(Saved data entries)
++++++++++
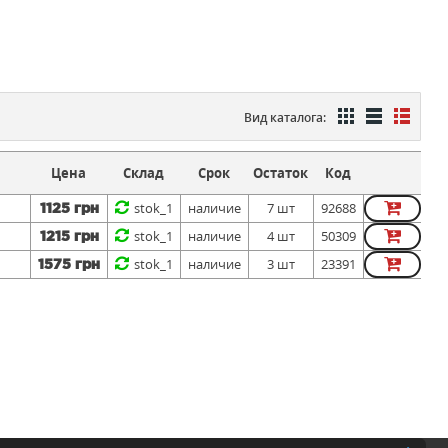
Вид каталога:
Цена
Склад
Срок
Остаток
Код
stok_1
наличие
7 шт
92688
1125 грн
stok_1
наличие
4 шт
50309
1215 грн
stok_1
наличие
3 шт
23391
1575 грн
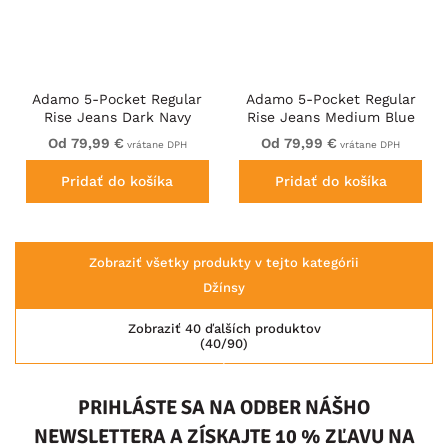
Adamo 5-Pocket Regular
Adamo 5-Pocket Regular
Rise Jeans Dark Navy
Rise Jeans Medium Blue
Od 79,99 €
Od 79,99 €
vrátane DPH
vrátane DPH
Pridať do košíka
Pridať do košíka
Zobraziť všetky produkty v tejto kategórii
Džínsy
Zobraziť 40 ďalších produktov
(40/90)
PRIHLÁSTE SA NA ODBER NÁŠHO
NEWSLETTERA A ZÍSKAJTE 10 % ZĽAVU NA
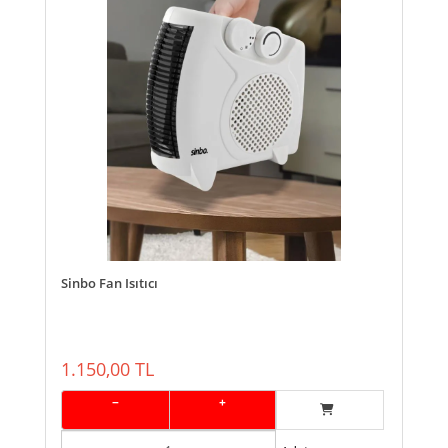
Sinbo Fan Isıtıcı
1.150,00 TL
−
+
++++++++++
◆ **EXERCISE OBJECTIVE**:
Each line of the data that contains "Rise" belongs in the answer.

◆ **REPLY**:
Rise Jeans Dark Navy
Rise Jeans Medium Blue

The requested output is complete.